Wooden spoon on the table
The metaphorical “prize” for which country finishes bottom of the Six Nations has gone to Italy on 17 occasions, Scotland four times, Wales once and France once, but it is 20 years since Wales experienced such ignominy. Warren Gatland’s fellow New Zealander Steve Hansen was in charge on that occasion, with Wales’ whitewash confirmed through a 33-5 defeat against France in Paris. Wales head to the French capital on Saturday week, when they will be rank outsiders – Italy tackle Scotland at Murrayfield the same day – so this weekend represents their best chance to end a dismal losing run. Seven successive victories in Rome will encourage Wales, but form favours the Azzurri, having displayed considerably more quality than their opponents so far this season.
Wales on the back foot
The results-driven business that is professional sport can be a cruel place at times, and Wales cannot hide from that. They are arguably the only team in this season’s Six Nations that appear to be moving in the wrong direction. Three successive tournament defeats – and just 27 points and three tries scored – have followed nine defeats from 12 starts in 2022, when Wales suffered humiliating home losses against Italy and Georgia under Gatland’s Wales coaching predecessor Wayne Pivac. They have shown promising glimpses in this season’s Six Nations, but also been ruthlessly punished for dreadful discipline (more than 40 penalties conceded), a chronic lack of creativity and missed opportunities when chances presented themselves. They are not bottom of the table by accident.
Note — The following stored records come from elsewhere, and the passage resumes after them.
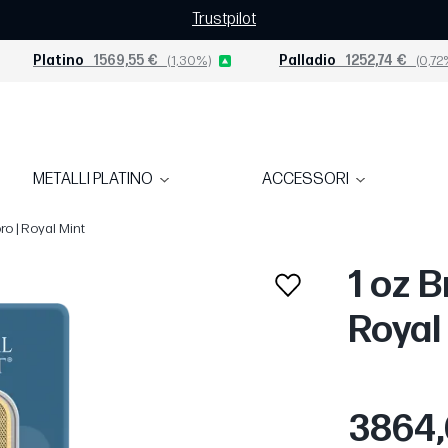
Trustpilot
Platino
1569,55 €
(1,30%)
Palladio
1252,74 €
(0,72
METALLI PLATINO
ACCESSORI
ro | Royal Mint
1 oz B
Royal
3864,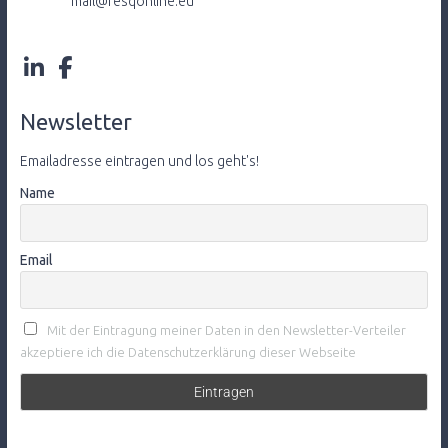
mail@resqonline.eu
Newsletter
Emailadresse eintragen und los geht's!
Name
Email
Mit der Eintragung meiner Daten in den Newsletter-Verteiler
akzeptiere ich die Datenschutzerklärung dieser Webseite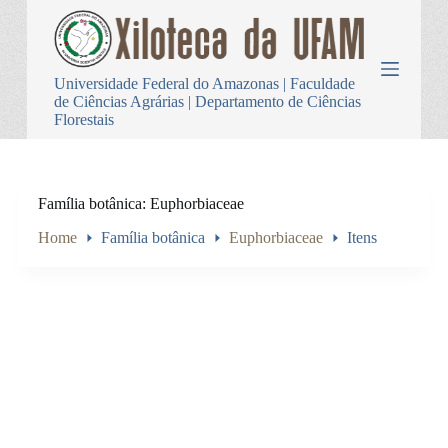
P
u
l
a
Universidade Federal do Amazonas | Faculdade
r
de Ciências Agrárias | Departamento de Ciências
p
Florestais
a
r
a
o
c
Família botânica
Euphorbiaceae
o
n
Home
Família botânica
Euphorbiaceae
Itens
t
e
ú
d
o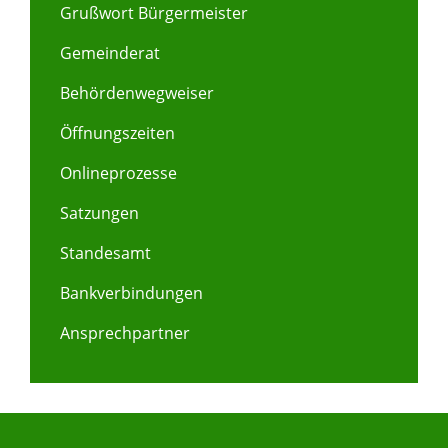
Grußwort Bürgermeister
Gemeinderat
Behördenwegweiser
Öffnungszeiten
Onlineprozesse
Satzungen
Standesamt
Bankverbindungen
Ansprechpartner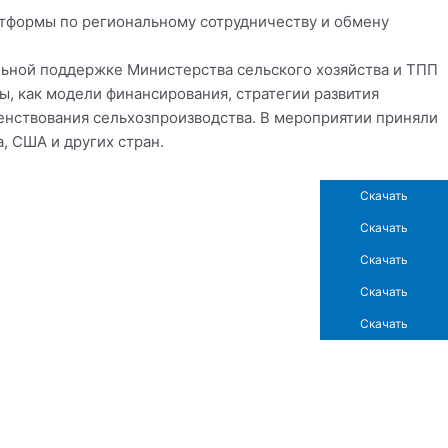
атформы по региональному сотрудничеству и обмену
льной поддержке Министерства сельского хозяйства и ТПП
, как модели финансирования, стратегии развития
шенствования сельхозпроизводства. В мероприятии приняли
, США и других стран.
Скачать
Скачать
Скачать
Скачать
Скачать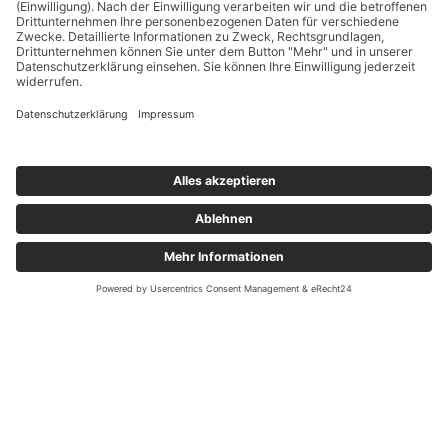
folge uns!
EFFETTO MEDIA
KAFFEETRAUM
2024 - POWERED BY
| PREMIUM E-COMMERCE
SOLUTIONS.
NEWSLETTER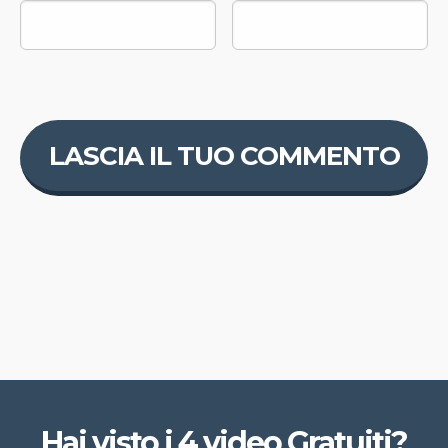
Hai visto i 4 video Gratuiti?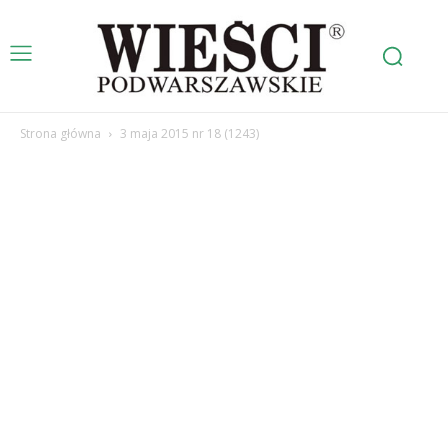
Strona główna
3 maja 2015 nr 18 (1243)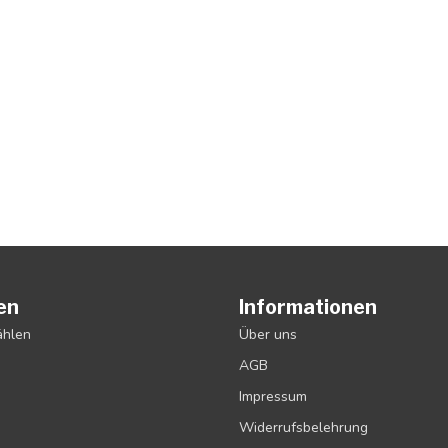
en
Informationen
ählen
Über uns
AGB
Impressum
Widerrufsbelehrung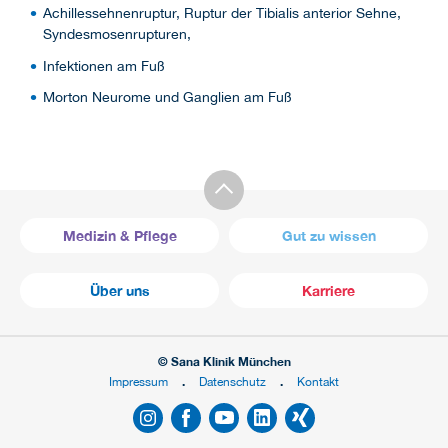
Achillessehnenruptur, Ruptur der Tibialis anterior Sehne,
Syndesmosenrupturen,
Infektionen am Fuß
Morton Neurome und Ganglien am Fuß
Medizin & Pflege
Gut zu wissen
Über uns
Karriere
© Sana Klinik München
Impressum
Datenschutz
Kontakt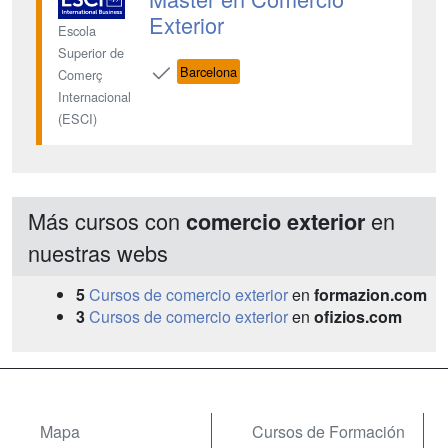
Exterior
Escola
Superior de
Barcelona
Comerç
Internacional
(ESCI)
Más cursos con
en
comercio exterior
nuestras webs
5
Cursos de comercio exterior
en
formazion.com
3
Cursos de comercio exterior
en
ofizios.com
Mapa
Cursos de Formación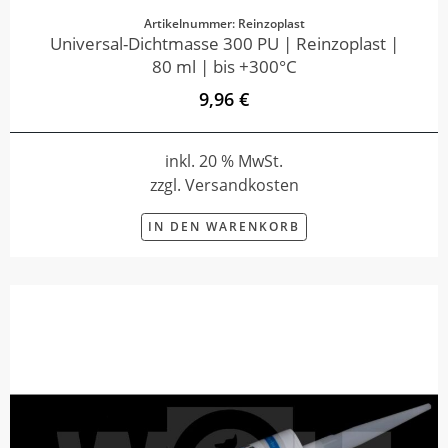
Artikelnummer: Reinzoplast
Universal-Dichtmasse 300 PU | Reinzoplast |
80 ml | bis +300°C
9,96 €
inkl. 20 % MwSt.
zzgl. Versandkosten
IN DEN WARENKORB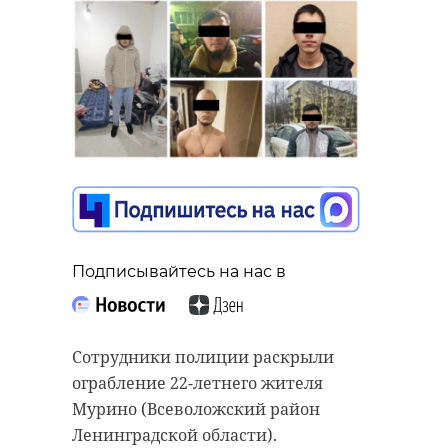
Подписывайтесь на нас в
Сотрудники полиции раскрыли
ограбление 22-летнего жителя
Мурино (Всеволожский район
Ленинградской области).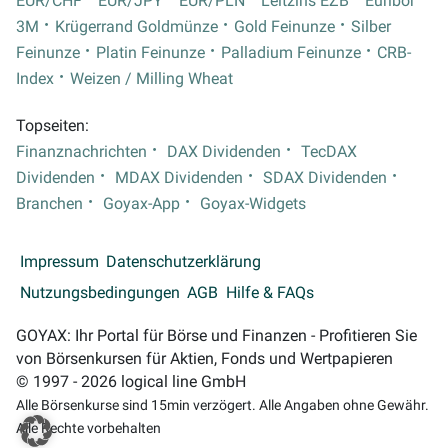
EUR/CHF
EUR/JPY
EUR/PLN
Leitzins EZB
Euribor
3M
Krügerrand Goldmünze
Gold Feinunze
Silber
Feinunze
Platin Feinunze
Palladium Feinunze
CRB-
Index
Weizen / Milling Wheat
Topseiten:
Finanznachrichten
DAX Dividenden
TecDAX
Dividenden
MDAX Dividenden
SDAX Dividenden
Branchen
Goyax-App
Goyax-Widgets
Impressum
Datenschutzerklärung
Nutzungsbedingungen
AGB
Hilfe & FAQs
GOYAX: Ihr Portal für Börse und Finanzen - Profitieren Sie
von Börsenkursen für Aktien, Fonds und Wertpapieren
© 1997 - 2026 logical line GmbH
Alle Börsenkurse sind 15min verzögert. Alle Angaben ohne Gewähr.
Alle Rechte vorbehalten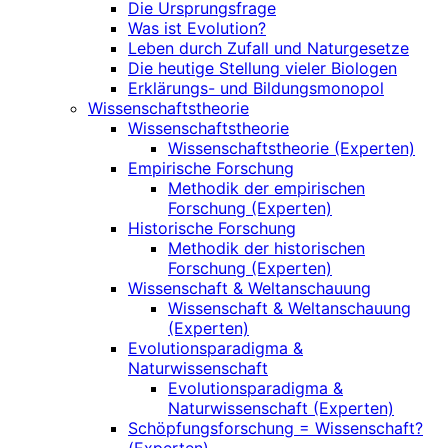
Die Ursprungsfrage
Was ist Evolution?
Leben durch Zufall und Naturgesetze
Die heutige Stellung vieler Biologen
Erklärungs- und Bildungsmonopol
Wissenschaftstheorie
Wissenschaftstheorie
Wissenschaftstheorie (Experten)
Empirische Forschung
Methodik der empirischen
Forschung (Experten)
Historische Forschung
Methodik der historischen
Forschung (Experten)
Wissenschaft & Weltanschauung
Wissenschaft & Weltanschauung
(Experten)
Evolutionsparadigma &
Naturwissenschaft
Evolutionsparadigma &
Naturwissenschaft (Experten)
Schöpfungsforschung = Wissenschaft?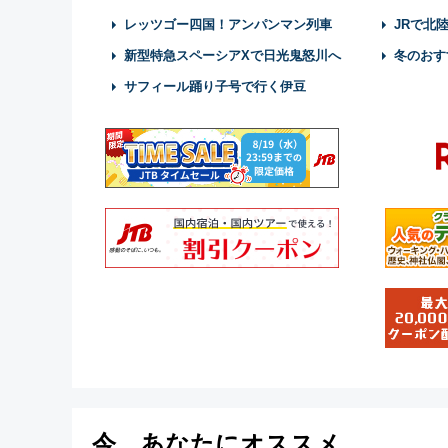
レッツゴー四国！アンパンマン列車
JRで北
新型特急スペーシアXで日光鬼怒川へ
冬のおす
サフィール踊り子号で行く伊豆
今、あなたにオススメ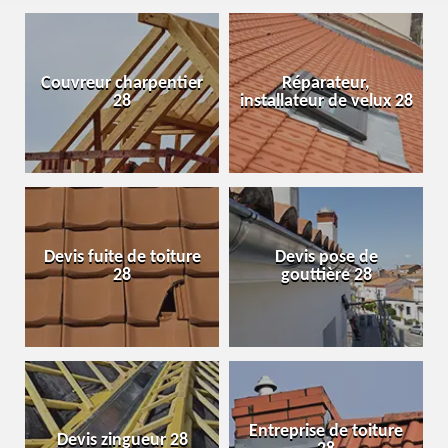
Couvreur charpentier
Réparateur,
28
installateur de velux 28
Devis fuite de toiture
Devis pose de
28
gouttière 28
Entreprise de toiture
Devis zingueur 28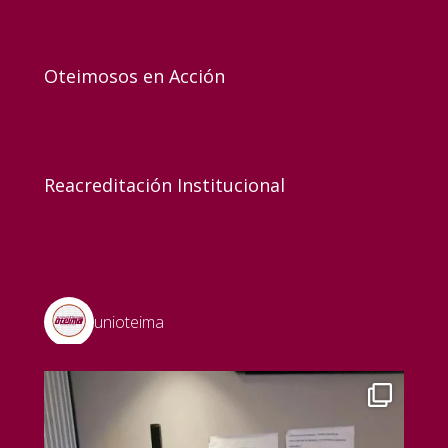
Oteimosos en Acción
Reacreditación Institucional
unioteima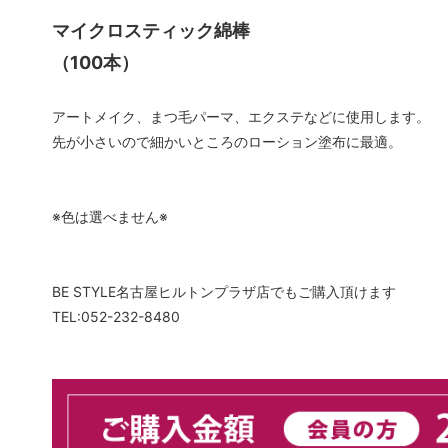
マイクロスティック綿棒
まつげパーマロット
まつげ
（100本）
ソフタップ色素
ソフタ
アートメイク、まつ毛パーマ、エクステなどに使用します。
タトゥー小物
ボディ
先が小さいので細かいところのローション塗布に最適。
ボディージュエリーステンシル
ボディ
会員専用
※色は選べません※
BE STYLE名古屋ヒルトンプラザ店でもご購入頂けます
TEL:052-232-8480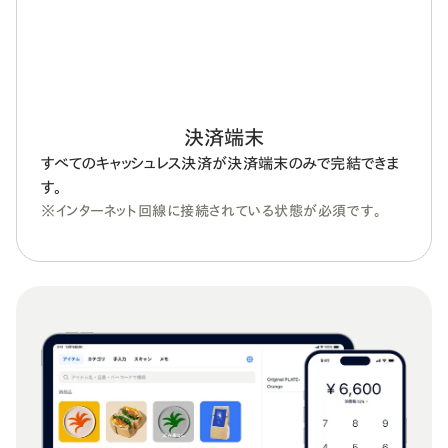
決済端末
すべてのキャッシュレス決済が決済端末のみで完結できま
す。
※インターネット回線に接続されている状態が必須です。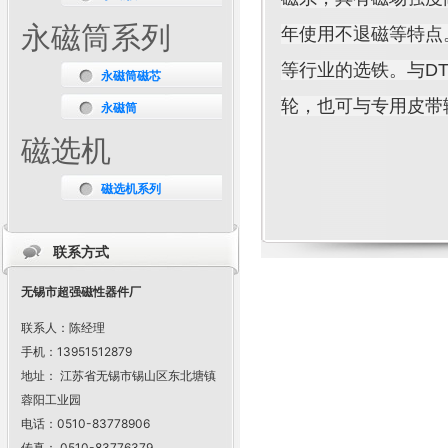
永磁筒系列
年使用不退磁等特点
等行业的选铁。与DT
永磁筒磁芯
轮，也可与专用皮带
永磁筒
磁选机
磁选机系列
联系方式
无锡市超强磁性器件厂
联系人：陈经理
手机：13951512879
地址： 江苏省无锡市锡山区东北塘镇
蓉阳工业园
电话：0510-83778906
传真： 0510-83776379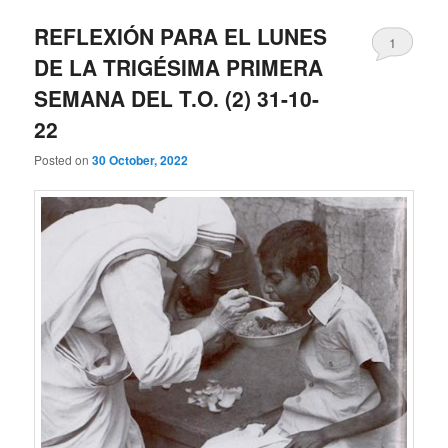
REFLEXIÓN PARA EL LUNES
1
DE LA TRIGÉSIMA PRIMERA
SEMANA DEL T.O. (2) 31-10-
22
Posted on
30 October, 2022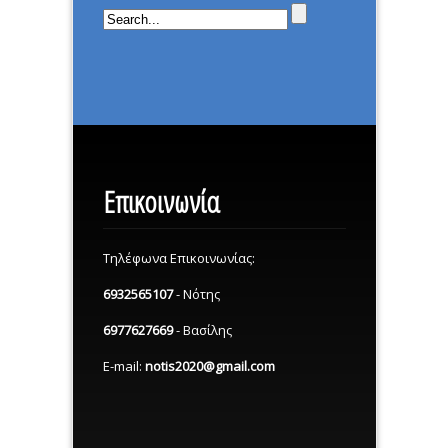
Επικοινωνία
Τηλέφωνα Επικοινωνίας:
6932565107
- Νότης
6977627669
- Βασίλης
E-mail:
notis2020@gmail.com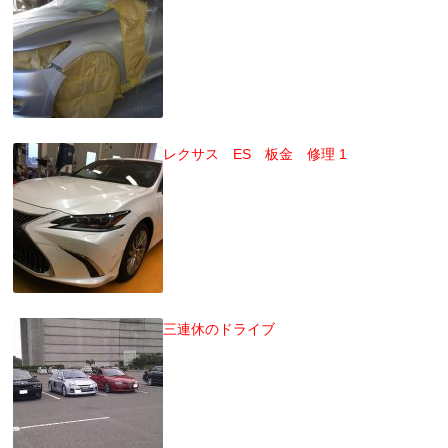
レクサス ES 板金 修理 1
三連休のドライブ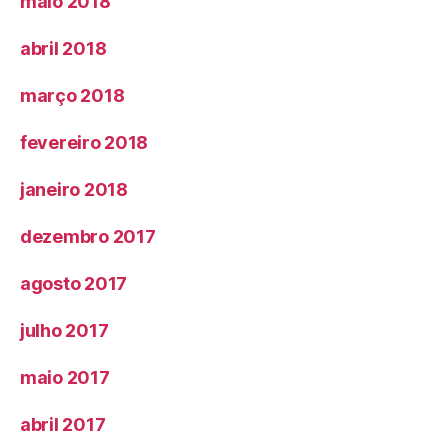
maio 2018
abril 2018
março 2018
fevereiro 2018
janeiro 2018
dezembro 2017
agosto 2017
julho 2017
maio 2017
abril 2017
Italy must convert promise into victory
While much has been made of the pressure Wales are under, Italy know they must deliver. There is no doubt they have made considerable progress under the direction of their head coach Kieran Crowley, underlined by a thrilling Autumn Nations Series victory over Australia, while the Azzurri also caused problems for Six Nations opponents France, England and Ireland, even if all three games ended in defeat. Italy’s star player Ange Capuozzo is currently sidelined through injury, but they still possess plenty of threats up front and behind the scrum. The Azzurri need a win to confirm their promise, and Wales are unquestionably vulnerable. Can they deliver?
Joe Hawkins a shining light
He might only be 20, but Wales centre Joe Hawkins has excelled on the international stage during his four Test match appearances. He was handed a Wales debut by Pivac against Australia in November, and he has impressed throughout the Six Nations, displaying a maturity beyond his years. Do not be surprised though, if he ends up at some point succeeding cap centurion Dan Biggar as Wales fly-half. “Dan Carter played a lot of his early career at 12 and then moved to 10, and I think Joe might probably be similar in that,” Wales assistant coach Neil Jenkins said. “He is obviously a fantastic 12, and there is no doubt he can easily be a 10 in time.”
What next for Wales?
Gatland has always relished the build-up to World Cup campaigns. It is a time when he gets extended training blocks with the players, and results have stacked up, with Wales reaching World Cup semi-finals in two of the last three tournaments under his coaching direction. There are prominent players absent from the current Six Nations campaign who could return – notably forwards Will Rowlands, Josh Navidi and Dewi Lake – and promising young talent like Hawkins, Mason Grady, Dafydd Jenkins, Christ Tshiunza and Jac Morgan will have more miles on the clock by the time Wales arrive for the France-hosted global spectacular later this year, but it remains a tall order for Gatland to turn things around.